Matt Neuburg is the author of REALbasic: The Definitive Guide, and a member of the editorial board of REALbasic Developer. This article was originally published in REALbasic Developer Issue 1.5 (April/May 2003).

The term “memoizing” is not a misspelling of “memorizing,” but the two notions are related. Memoizing is a technique that can come in handy in programming situations where you’re performing a calculation that has input, and the same input always yields the same result. The motivation for memoizing arises when the calculation is lengthy and is likely to be performed on the same input more than once. Memoizing itself is a cross between simply performing the calculation, on the one hand, and looking up the answer in a table, on the other.

Perhaps before going any further I should pause to point out that a lookup table is itself an important programming technique that is often neglected by beginners — perhaps because it seems too easy, or too obvious. For example, suppose you had to implement REALbasic’s Hex function, which translates a decimal integer to a hex string. What this really boils down to is translating a value between 0 and 15 into a hex digit, so let’s concentrate on that. Clearly there are two cases. If the value is between 0 and 9, we can use it as an offset from the ascii value of the character "0". If it’s between 10 and 15, we can subtract 10 and use the result as an offset from the ascii value of the character "A".

Hexify By Calculation:

Function hexify(i as integer) As string
   dim base as integer
   if i < 10 then
      base = asc("0")
      return chr(base + i)
   else
      base = asc("A")
      return chr(base + i - 10)
   end
End Function

This works, but it is what a more experienced programmer might refer to as “over-engineered”. There are only sixteen discrete input values, and we know the right answer in every case, so why not cut right to the chase? We start with a table where the input value functions as an index to look up the output value, and we just look up the answer. In the following implementation, the table is expressed as a string.

Hexify By Lookup

Function hexify(i as integer) As string
   dim table as string
   table = "0123456789ABCDEF"
   return mid(table,i+1,1)
End Function

If you think this sort of brute-force solution is beneath your dignity as an ingenious programmer, think again. Lookup tables are a perfectly valid form of implementation, and are used more often than you might think because they can be much, much faster than calculation.

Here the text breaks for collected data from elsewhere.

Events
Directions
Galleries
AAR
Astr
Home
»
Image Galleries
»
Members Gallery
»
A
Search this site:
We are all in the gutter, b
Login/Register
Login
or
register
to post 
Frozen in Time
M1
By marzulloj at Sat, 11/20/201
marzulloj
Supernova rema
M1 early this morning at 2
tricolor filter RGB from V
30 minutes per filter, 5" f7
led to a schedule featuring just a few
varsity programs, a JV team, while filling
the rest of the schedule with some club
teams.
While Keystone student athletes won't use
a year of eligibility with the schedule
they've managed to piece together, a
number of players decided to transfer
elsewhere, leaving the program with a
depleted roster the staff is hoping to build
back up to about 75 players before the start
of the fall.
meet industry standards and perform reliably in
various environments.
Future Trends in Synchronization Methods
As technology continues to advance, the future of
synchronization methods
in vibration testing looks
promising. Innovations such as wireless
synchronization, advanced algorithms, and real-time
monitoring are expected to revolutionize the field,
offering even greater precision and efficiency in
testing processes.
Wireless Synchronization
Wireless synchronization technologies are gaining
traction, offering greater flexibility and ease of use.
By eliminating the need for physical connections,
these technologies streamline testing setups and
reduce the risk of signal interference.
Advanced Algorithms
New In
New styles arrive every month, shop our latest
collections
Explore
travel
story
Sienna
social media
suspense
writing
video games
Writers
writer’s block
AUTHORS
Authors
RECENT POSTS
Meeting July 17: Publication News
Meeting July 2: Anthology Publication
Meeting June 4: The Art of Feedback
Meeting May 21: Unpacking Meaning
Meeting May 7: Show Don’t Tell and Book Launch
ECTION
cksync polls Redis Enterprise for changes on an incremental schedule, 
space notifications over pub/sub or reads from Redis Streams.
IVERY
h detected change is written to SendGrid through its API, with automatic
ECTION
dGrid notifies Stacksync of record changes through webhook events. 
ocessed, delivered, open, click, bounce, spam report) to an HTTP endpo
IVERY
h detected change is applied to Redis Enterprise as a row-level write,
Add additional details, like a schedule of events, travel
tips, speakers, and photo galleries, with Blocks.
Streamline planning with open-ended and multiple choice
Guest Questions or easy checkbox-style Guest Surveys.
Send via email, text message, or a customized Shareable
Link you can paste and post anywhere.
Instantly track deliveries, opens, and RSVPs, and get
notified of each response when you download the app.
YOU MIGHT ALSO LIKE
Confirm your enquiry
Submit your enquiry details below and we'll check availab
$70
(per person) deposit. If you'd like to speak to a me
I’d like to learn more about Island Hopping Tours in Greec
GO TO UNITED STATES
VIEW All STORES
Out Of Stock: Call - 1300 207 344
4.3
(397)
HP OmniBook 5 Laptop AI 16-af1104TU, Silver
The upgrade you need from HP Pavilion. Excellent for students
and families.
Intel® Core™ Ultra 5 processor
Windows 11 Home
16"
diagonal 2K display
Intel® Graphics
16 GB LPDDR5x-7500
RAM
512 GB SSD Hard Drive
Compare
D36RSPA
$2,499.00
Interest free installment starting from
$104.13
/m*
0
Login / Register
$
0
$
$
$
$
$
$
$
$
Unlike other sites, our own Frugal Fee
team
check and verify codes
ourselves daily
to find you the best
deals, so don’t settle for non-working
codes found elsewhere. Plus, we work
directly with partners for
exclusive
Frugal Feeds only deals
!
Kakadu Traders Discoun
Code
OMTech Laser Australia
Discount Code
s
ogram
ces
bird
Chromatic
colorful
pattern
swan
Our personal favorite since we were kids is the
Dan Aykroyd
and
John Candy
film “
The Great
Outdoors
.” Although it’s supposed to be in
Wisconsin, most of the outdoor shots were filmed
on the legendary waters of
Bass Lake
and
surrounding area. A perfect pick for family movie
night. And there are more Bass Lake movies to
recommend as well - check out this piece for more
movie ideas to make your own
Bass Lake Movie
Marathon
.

Memoization, as I said before, is a cross between calculation and a lookup table. You typically use it when you don’t know the right answers off the top of your head, and you’re not willing to have your program waste any time performing the calculations ahead of time to construct the table. Instead, you maintain a table which is empty to start with, and then, when the time comes to perform the calculation, you stop and look at the table. If the table doesn’t hold the value you need, because the program has never performed the calculation for the given input, you perform the calculation and enter it in the table before returning it. This is the “memo” referred to by the term “memoization”; you not only calculate the answer, you also write it down. That way, the next time you have to perform the calculation for the same input, you see that it’s already in the table and just return the answer immediately by looking it up.

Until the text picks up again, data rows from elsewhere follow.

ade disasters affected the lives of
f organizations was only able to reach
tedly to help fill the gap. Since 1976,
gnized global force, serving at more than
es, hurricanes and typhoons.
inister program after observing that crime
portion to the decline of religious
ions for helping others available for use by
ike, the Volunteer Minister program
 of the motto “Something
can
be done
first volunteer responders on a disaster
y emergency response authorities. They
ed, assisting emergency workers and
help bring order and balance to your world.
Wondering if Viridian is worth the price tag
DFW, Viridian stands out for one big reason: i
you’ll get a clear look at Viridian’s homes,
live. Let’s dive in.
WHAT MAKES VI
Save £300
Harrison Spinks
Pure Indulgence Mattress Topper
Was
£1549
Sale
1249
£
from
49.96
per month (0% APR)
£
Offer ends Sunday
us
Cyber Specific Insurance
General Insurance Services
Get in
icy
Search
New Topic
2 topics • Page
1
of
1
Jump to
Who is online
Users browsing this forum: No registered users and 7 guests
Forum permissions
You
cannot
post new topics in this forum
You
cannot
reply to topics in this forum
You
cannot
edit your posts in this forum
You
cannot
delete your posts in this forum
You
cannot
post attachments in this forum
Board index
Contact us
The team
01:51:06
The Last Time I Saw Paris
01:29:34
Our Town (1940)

Let’s start with an example that’s only a little more involved than the one we just used. Instead of returning the hex string for an input between 0 and 15, we’ll return the hex string for an input between 0 and 255. Why isn’t this as simple as using the built-in Hex function? Because we want to make sure that the resulting string is two characters long. This is called “enhexing”, and is common when we have to communicate a byte-string across the Internet. For example, the REALbasic 5 MD5 function generates a sequence of bytes. This sequence is inappropriate for visual representation, and impossible to send in an email. Therefore we enhex the byte-string into a series of character pairs, where every character is a hex digit.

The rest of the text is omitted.